“All’inizio c’era un albero, un albero d’autunno – senza più foglie
ma con dei piccoli frutti gialli per gli uccelli d’inverno.
E già nevicava …
… poi c’erano le nuvole: strane, non autunnali, estive piuttosto.
Il cielo era scuro, cupo, si udivano dei tuoni.”
“Sarebbe stato innaturale operare delle distinzioni rigide tra le diverse parti del libro, dividendolo in “segmenti”, mentre è piuttosto utile seguire il ‘sentiero di circolazione’ della lettura sulla mappa generale. Per questo il libro comincia con Alexandra, per poi proseguire con i racconti brevi che introducono note relative alla storia, alla guerra e ai ricordi familiari – alla base della poetica e della visione del mondo di Sokurov, esposte poi nei Diari e quaderni di lavoro –, fino ad arrivare agli Appunti per delle lezioni di filosofia, i quali per il tono poetico rimandano più allo stile recondito dei diari che ad un essai di intento filosofico-estetico. Da questa prosa intima l’autore conduce poi il lettore alle Elegie, seguite da una specie di “lettera a se stesso” intitolata Il mio posto nel cinema. Il libro si conclude infine con il frutto delle riflessioni su Ejzenstejn, i cui disegni servono in realtà a Sokurov come spunto per rileggere di nuovo il mondo e l’arte, oltre che se stesso.

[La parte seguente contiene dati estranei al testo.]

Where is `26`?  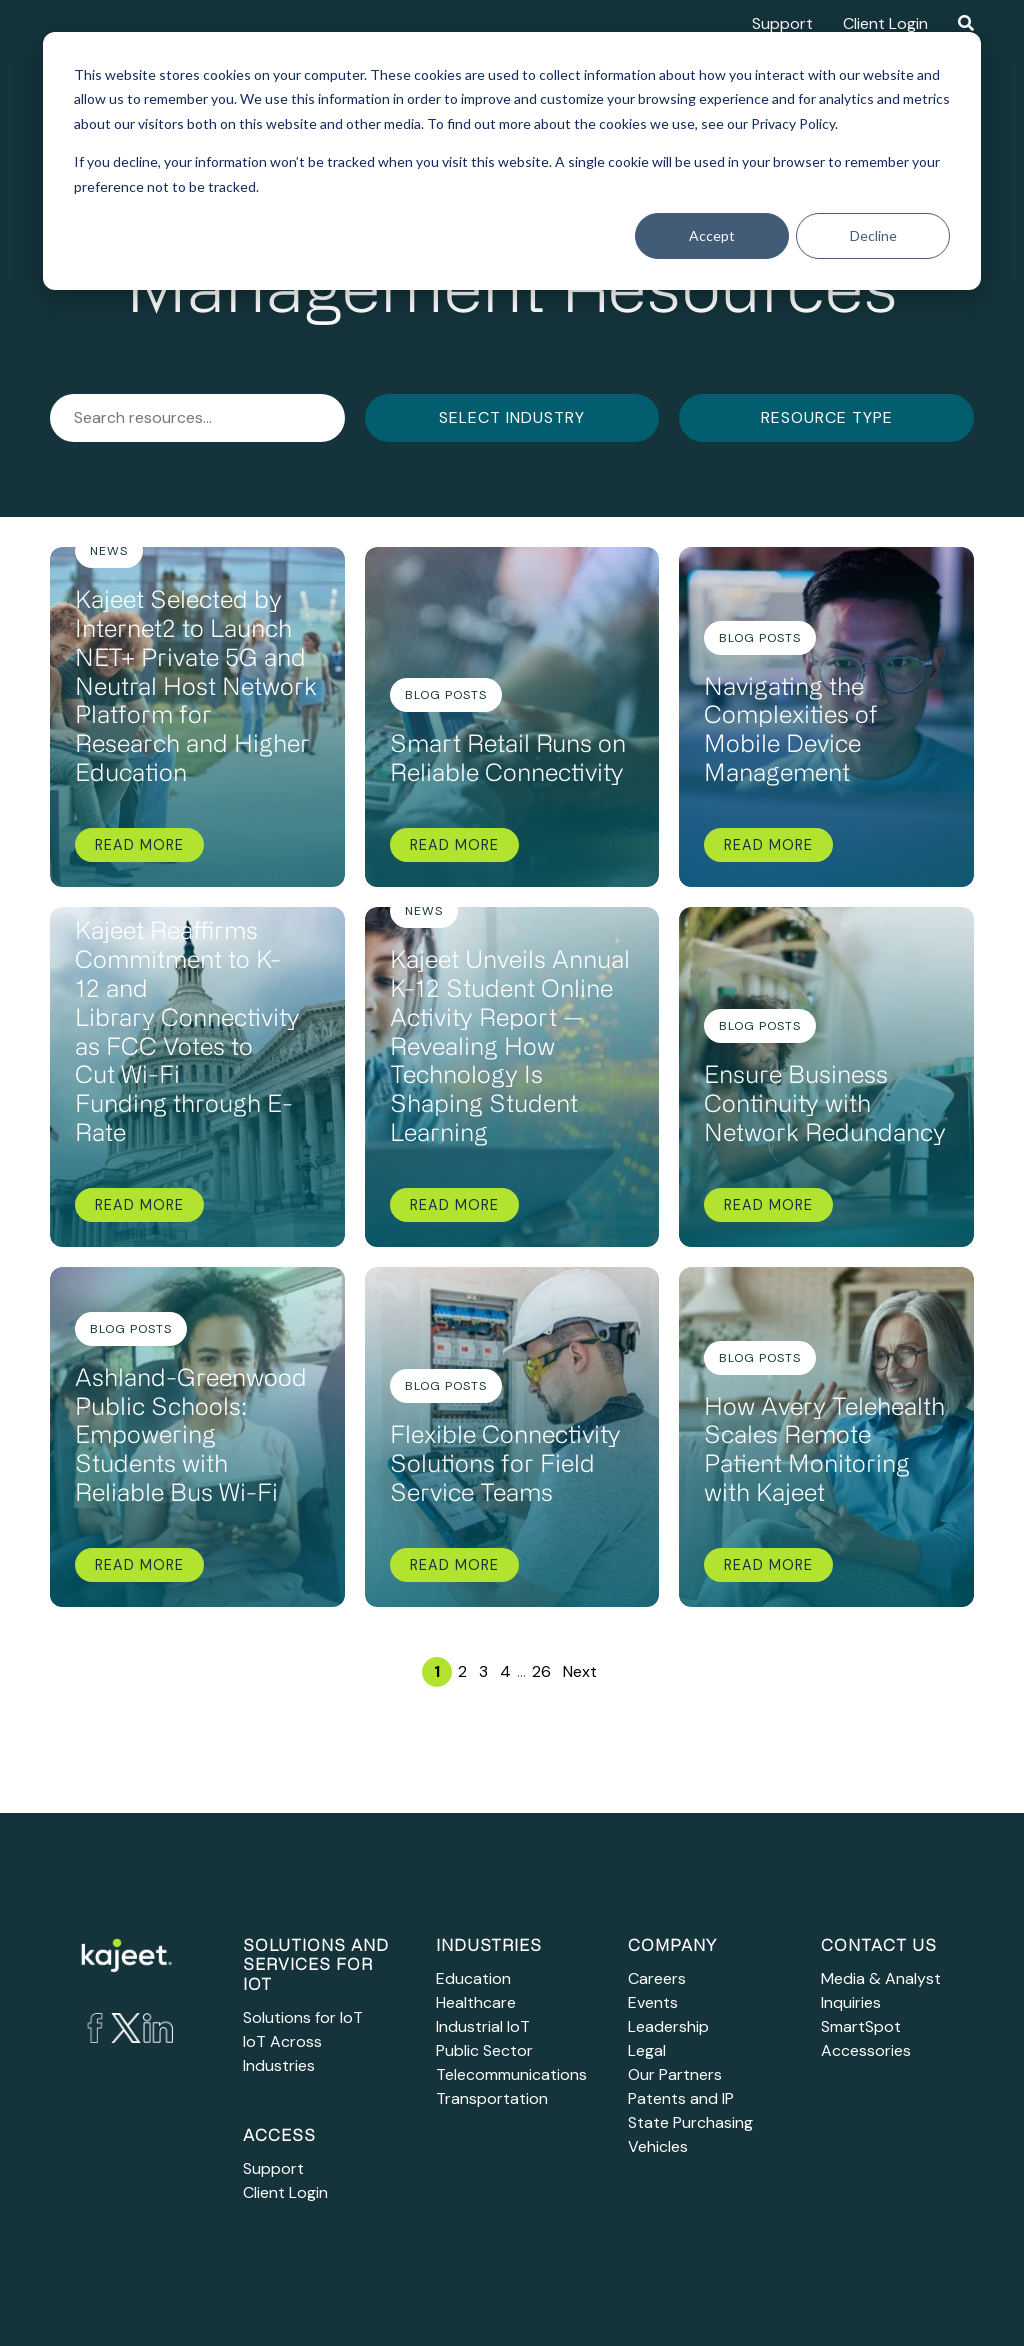 26 is located at coordinates (541, 1671). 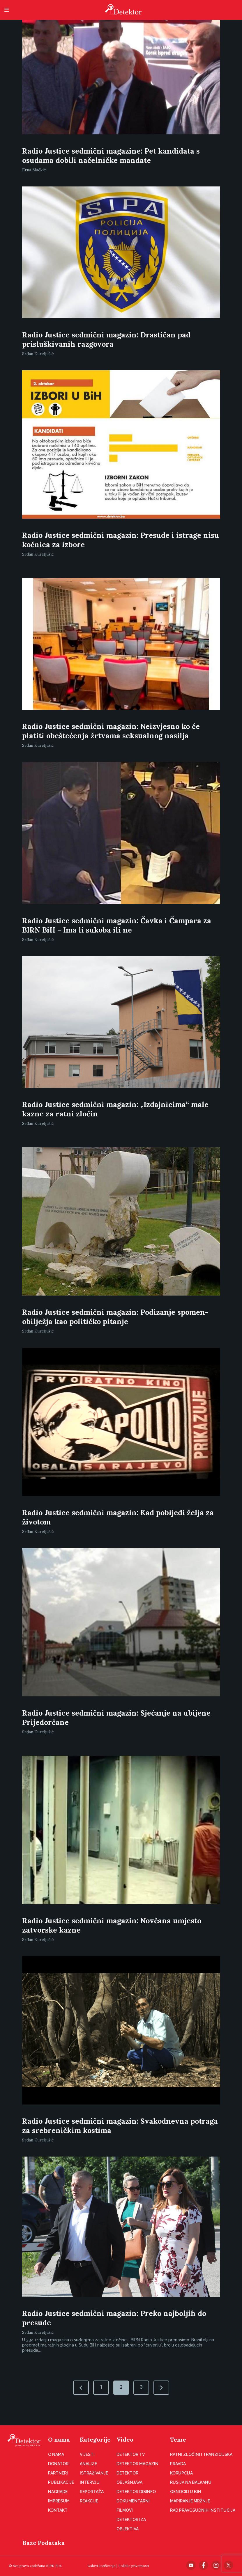  Describe the element at coordinates (190, 2501) in the screenshot. I see `Mapiranje mržnje` at that location.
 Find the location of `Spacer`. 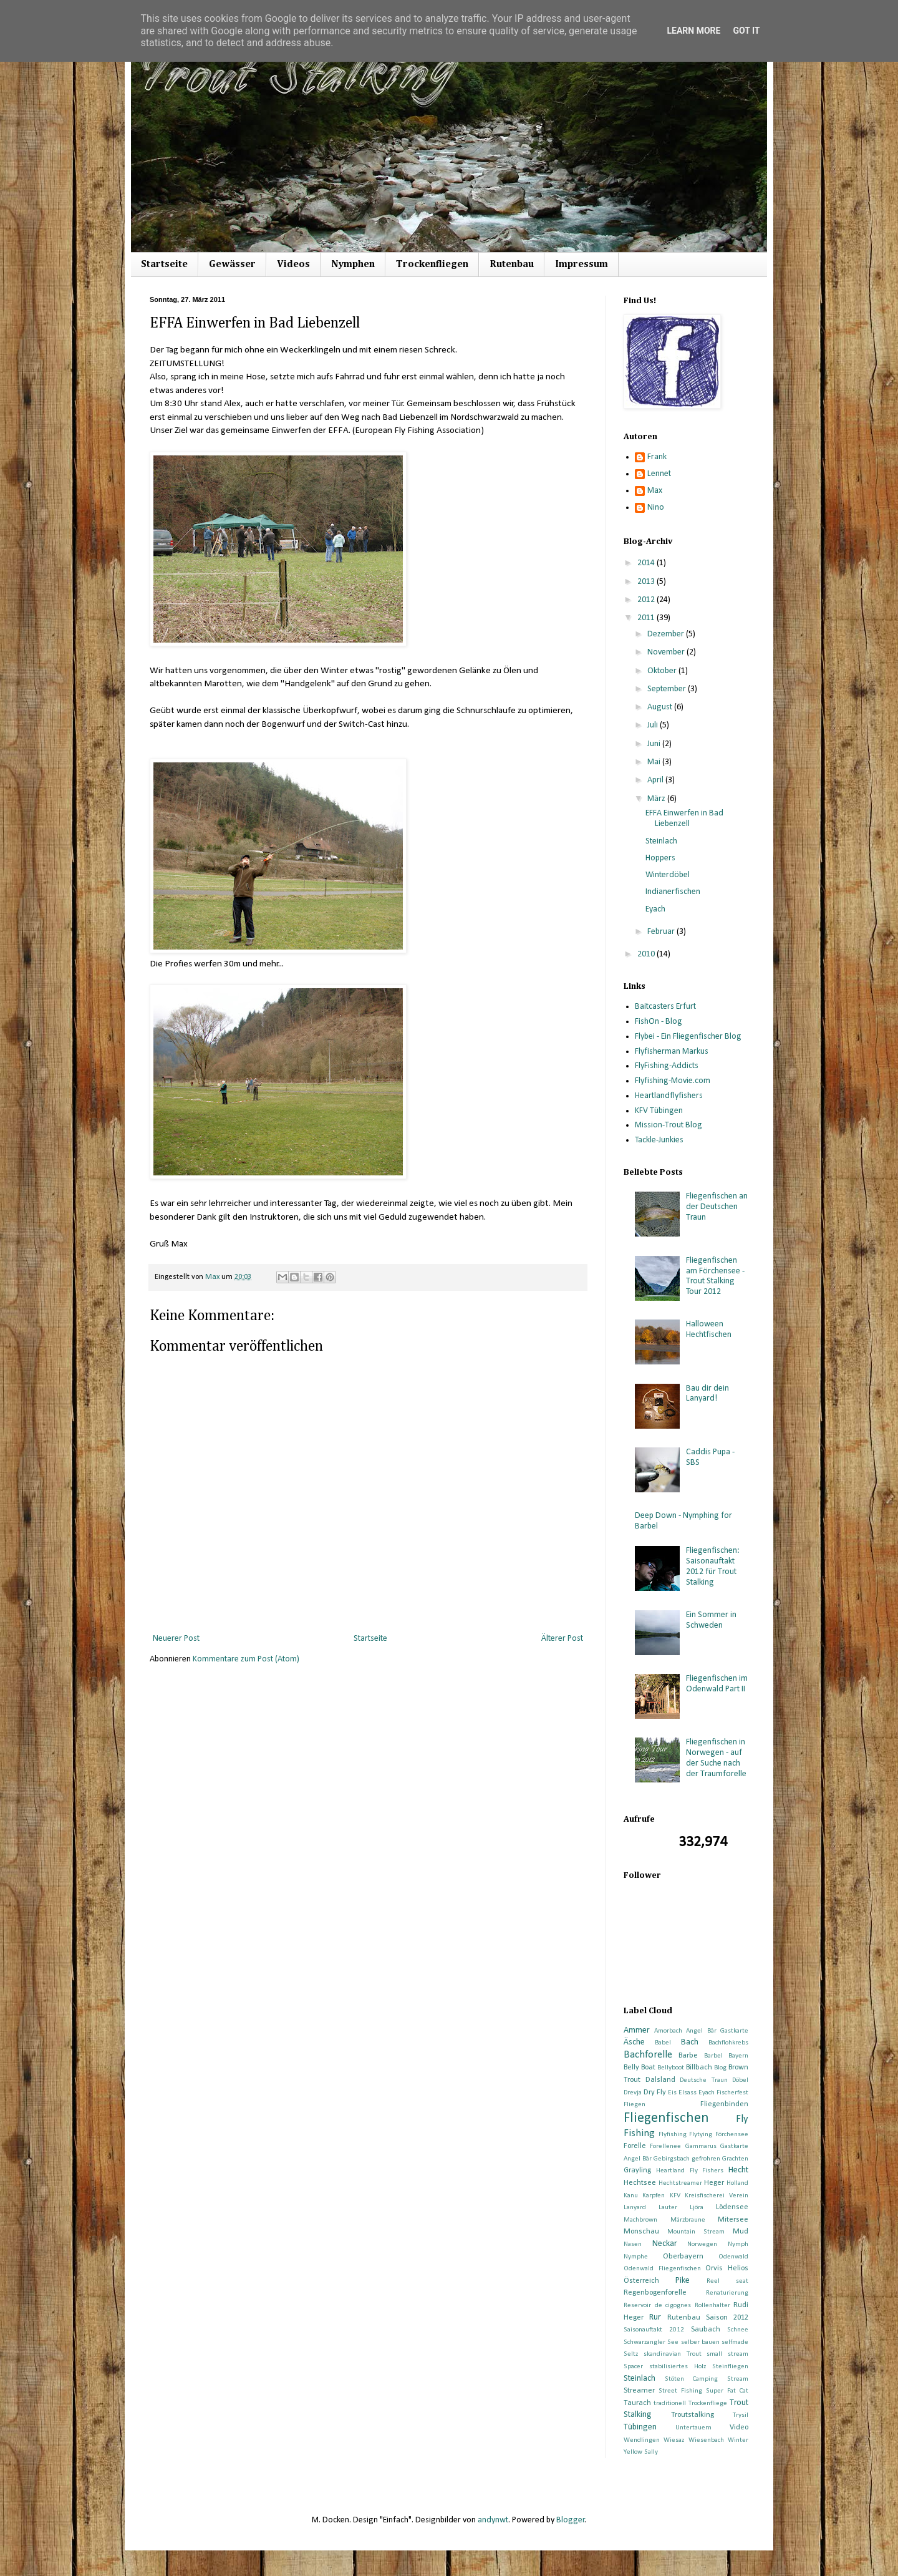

In questo modo il lettore, condotto dalle steppe cecene alle silenziose stanze del Cremlino fino alle isole giapponesi, può avvertire la vita pulsante dello spirito dell’autore e diventare testimone di come egli si senta in questo mondo – immergendosi nell’intimità dei suoi diari e delle memorie, e superando così l’apparente non-fluidità di un’opera non omogenea.”